Saved entries:

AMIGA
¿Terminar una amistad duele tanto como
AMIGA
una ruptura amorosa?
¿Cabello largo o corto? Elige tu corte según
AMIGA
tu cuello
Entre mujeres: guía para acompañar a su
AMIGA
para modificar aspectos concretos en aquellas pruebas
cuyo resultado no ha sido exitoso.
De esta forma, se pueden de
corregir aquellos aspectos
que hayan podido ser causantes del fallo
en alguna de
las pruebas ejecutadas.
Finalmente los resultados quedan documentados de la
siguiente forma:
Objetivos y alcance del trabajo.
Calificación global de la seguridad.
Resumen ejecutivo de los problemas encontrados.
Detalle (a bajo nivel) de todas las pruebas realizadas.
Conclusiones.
--
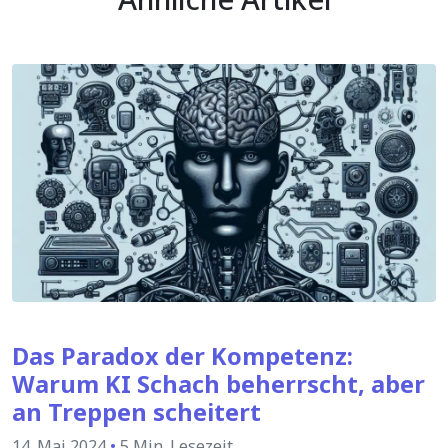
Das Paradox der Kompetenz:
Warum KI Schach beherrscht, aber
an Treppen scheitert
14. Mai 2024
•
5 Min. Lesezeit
---
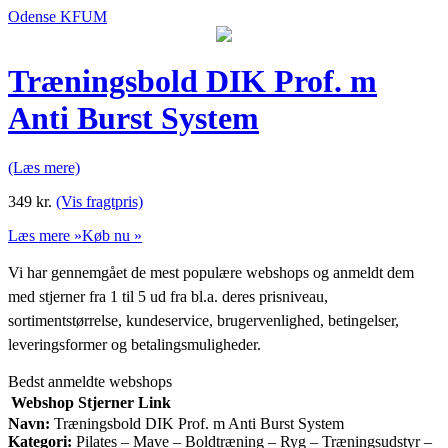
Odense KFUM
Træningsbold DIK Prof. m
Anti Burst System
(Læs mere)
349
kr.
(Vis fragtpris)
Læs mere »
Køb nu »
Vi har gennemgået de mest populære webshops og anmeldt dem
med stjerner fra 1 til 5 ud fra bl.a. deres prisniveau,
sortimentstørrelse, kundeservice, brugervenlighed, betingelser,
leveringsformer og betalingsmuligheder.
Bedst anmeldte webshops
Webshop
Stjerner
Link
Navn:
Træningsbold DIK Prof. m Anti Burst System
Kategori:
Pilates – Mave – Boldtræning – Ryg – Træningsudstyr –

Activity> In the entries above, find the line with "(Vis fragtpris)" and the line with "Pilates – Mave", then restate word for word both of them and every line between, with nothing more.

Output of the task>
(Vis fragtpris)
Læs mere »
Køb nu »
Vi har gennemgået de mest populære webshops og anmeldt dem
med stjerner fra 1 til 5 ud fra bl.a. deres prisniveau,
sortimentstørrelse, kundeservice, brugervenlighed, betingelser,
leveringsformer og betalingsmuligheder.
Bedst anmeldte webshops
Webshop
Stjerner
Link
Navn:
Træningsbold DIK Prof. m Anti Burst System
Kategori:
Pilates – Mave – Boldtræning – Ryg – Træningsudstyr –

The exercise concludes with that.